Start of Available data

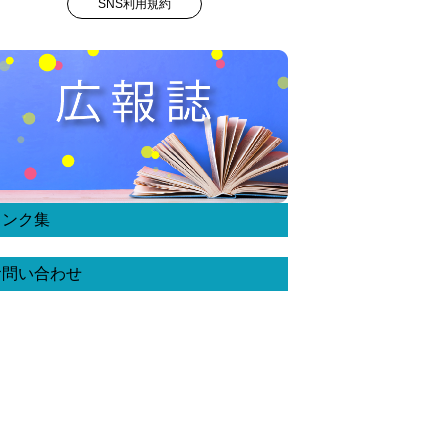
SNS利用規約
リンク集
お問い合わせ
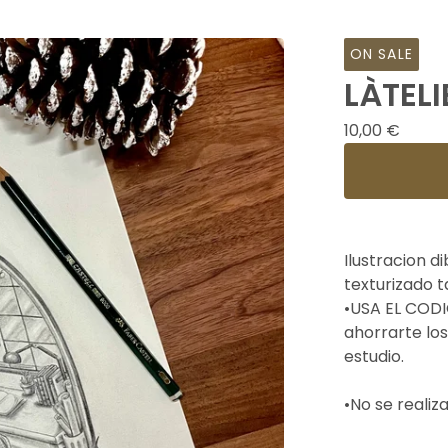
ON SALE
LÀTELI
10,00
€
Ilustracion d
texturizado 
•USA EL CODI
ahorrarte los
estudio.
•No se realiz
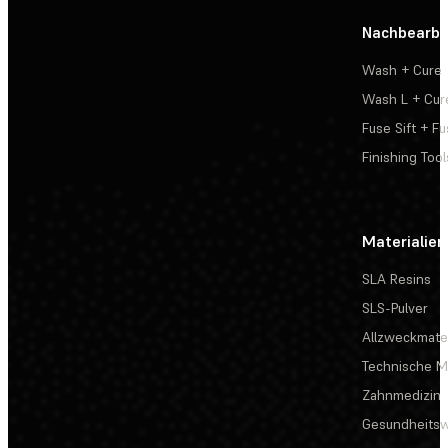
Nachbearbe
Wash + Cure
Wash L + Cur
Fuse Sift + Fu
Finishing Tool
Materialien
SLA Resins
SLS-Pulver
Allzweckmater
Technische Ma
Zahnmedizin
Gesundheits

End of Available data

### Work required
Please print every record exactly, leaving out the pictures.

### Written reply
SNS利用規約
リンク集
お問い合わせ
ON SALE
LÀTELI
10,00
€
Ilustracion d
texturizado 
•USA EL CODI
ahorrarte los
estudio.
•No se realiz
Nachbearbe
Wash + Cure
Wash L + Cur
Fuse Sift + Fu
Finishing Tool
Materialien
SLA Resins
SLS-Pulver
Allzweckmater
Technische Ma
Zahnmedizin
Gesundheits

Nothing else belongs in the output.